In the end, Flanagan’s own antics may well be more instructive than her analysis of the rest of us. That the self-appointed domestic arbiter is herself such a bundle of contradictions is its own lesson: What America’s affluent fussbudgets really don’t need is more sisters telling them how to make their choices and deal with their children. That is merely a recipe for encouraging more hypocrisy and hyperparenting—for fueling the “endless fretting over the best way to combine work and motherhood” that Flanagan herself professes to be tired of. It is also a recipe for making real family dilemmas seem frivolous. It’s telling that this book leaves out the one article in which Flanagan ventured to speak up in the larger liberal cause of economic justice, “How Serfdom Saved the Women’s Movement” (in the March 2004 issue of the Atlantic), an effort that she now dismisses as a “convoluted and slightly insane cover story … [that] convinced no one.”

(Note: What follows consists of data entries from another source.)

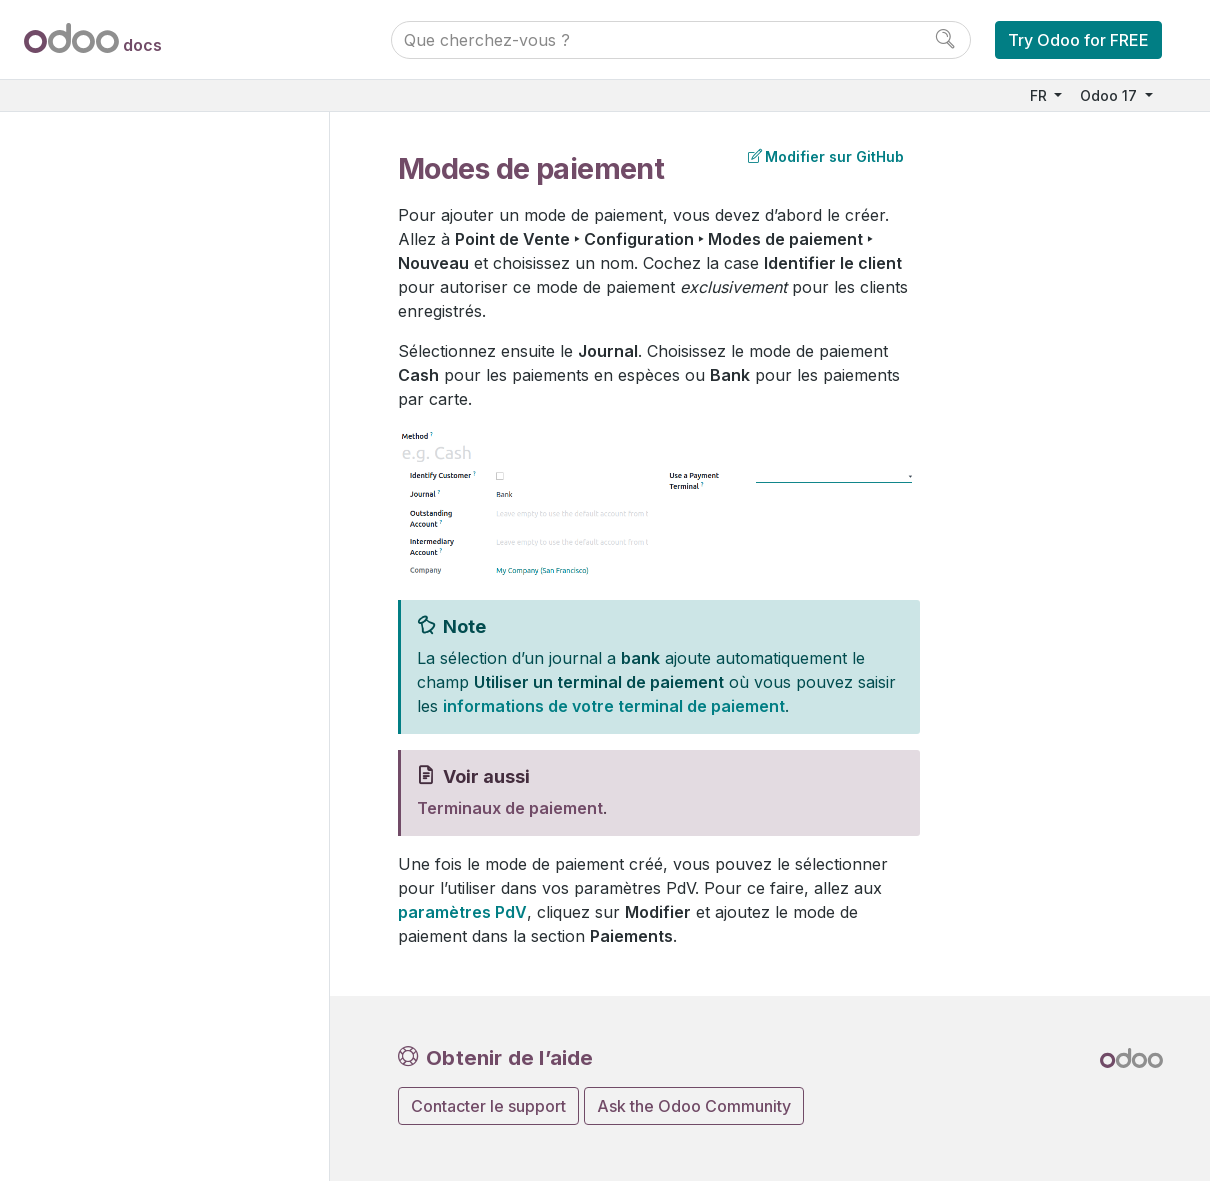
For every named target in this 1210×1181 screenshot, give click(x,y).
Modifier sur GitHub (826, 156)
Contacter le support (488, 1106)
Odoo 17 (1110, 95)
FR (1040, 95)
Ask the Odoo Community (694, 1106)
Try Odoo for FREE (1078, 40)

The problem with the piece wasn’t just that she ginned up a catfight, though she did, accusing feminists of winning freedom for well-off women at the expense of low-paid domestic workers, also women, who enabled their careers; Flanagan never paused to consider that plenty of feminists have been addressing just that issue, or that men have been arguably the biggest beneficiaries of cheap household labor, since it has let them off the hook at home. The problem was also that her polemic, coming from a preening mother with flexible hours and an all but invisible husband, undercut itself. Instead of a serious call to action, it boiled down to paternalist posturing by a lady who had belatedly discovered how good it felt to be legal: Social Security for the help was her rallying cry. To which it was tempting to retort: Change your own sheets, and spare us the preaching. Mary Poppins, you may recall, came with her own “folding camp-bedstead with blankets and eiderdown complete,” tucked into the big carpetbag she carried. Snooty and bossy though that busybody could be, she also knew what a nanny figure better do if she wants the medicine to go down: make her own bed, at least, and lie in it.